John Hallows

Personal information
- Full name: John Henry Hallows
- Date of birth: 16 February 1907
- Place of birth: Chester, England
- Date of death: August 1963 (aged 56)
- Height: 5 ft 8 in (1.73 m)
- Position(s): Centre forward

Senior career*
- Years: Team / Apps / (Gls)
- Liverpool Bluecoats
- Willenhall Swifts
- West Bromwich Albion / 0 / (0)
- Grays Thurrock
- 1930–1936: Bradford City / 164 / (74)
- 1936–1937: Barnsley / 13 / (4)

= John Hallows =

English footballer

John Henry Hallows (16 February 1907 – August 1963) was an English professional footballer who played much of his career at Bradford City where he still is one of the club's top goal-scorers.

==Career==
Hallows was born in Chester but moved to Liverpool as an orphan by the time he was five years old.

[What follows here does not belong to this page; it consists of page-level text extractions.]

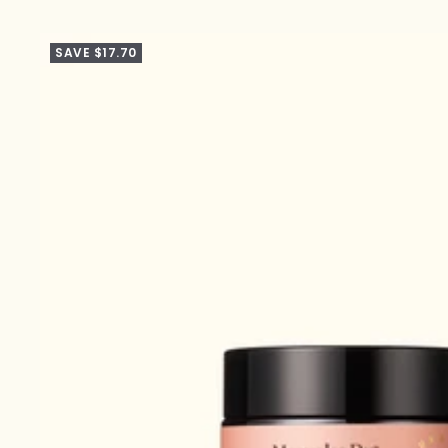
SAVE $17.70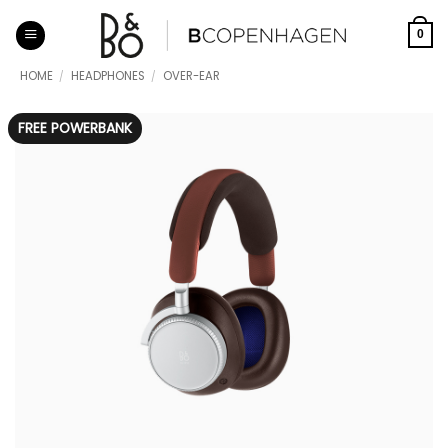
Skip
to
0
content
HOME
/
HEADPHONES
/
OVER-EAR
FREE POWERBANK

He started his footballing career with Liverpool Bluecoats, then Willenhall Swifts, before moving to the Football League with West Bromwich Albion. He was released after just a few months and instead returned to non-league with Grays Thurrock. In November 1930 he was signed by Bradford City for £600. He finished his first two seasons at Valley Parade as the club's top goal-scorer with 19 and 21 goals respectively, all in the league, including five against Barnsley in a 9–1 triumph. He added another 29 goals in his next two seasons, but just five in his final two. His appearances in his last season, however, were restricted because of a two-month suspension imposed after being sent off in a Midland League game against Rotherham United.

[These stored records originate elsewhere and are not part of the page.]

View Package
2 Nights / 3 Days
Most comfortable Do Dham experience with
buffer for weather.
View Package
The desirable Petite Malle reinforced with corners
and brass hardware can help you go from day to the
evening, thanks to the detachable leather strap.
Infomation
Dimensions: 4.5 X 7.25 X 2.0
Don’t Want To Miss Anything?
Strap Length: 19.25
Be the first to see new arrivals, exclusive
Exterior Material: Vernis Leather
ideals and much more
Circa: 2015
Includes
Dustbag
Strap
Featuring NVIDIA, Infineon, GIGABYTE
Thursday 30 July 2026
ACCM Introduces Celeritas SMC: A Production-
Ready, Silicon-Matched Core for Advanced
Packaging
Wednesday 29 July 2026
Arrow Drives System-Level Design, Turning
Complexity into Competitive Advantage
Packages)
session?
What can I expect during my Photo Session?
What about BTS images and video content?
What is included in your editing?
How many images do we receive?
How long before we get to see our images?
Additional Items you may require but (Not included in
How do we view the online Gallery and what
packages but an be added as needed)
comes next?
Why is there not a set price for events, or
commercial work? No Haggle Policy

He left Bradford for Barnsley in March 1936, having spent his entire Bradford career in Division Two and amassed 74 league goals and five in the FA Cup in a total of 173 appearances. But he made just 13 league appearances, scoring four goals, at Barnsley before he retired.

He set up his own tailoring trade in Walkden, near Bolton, before he died in August 1963.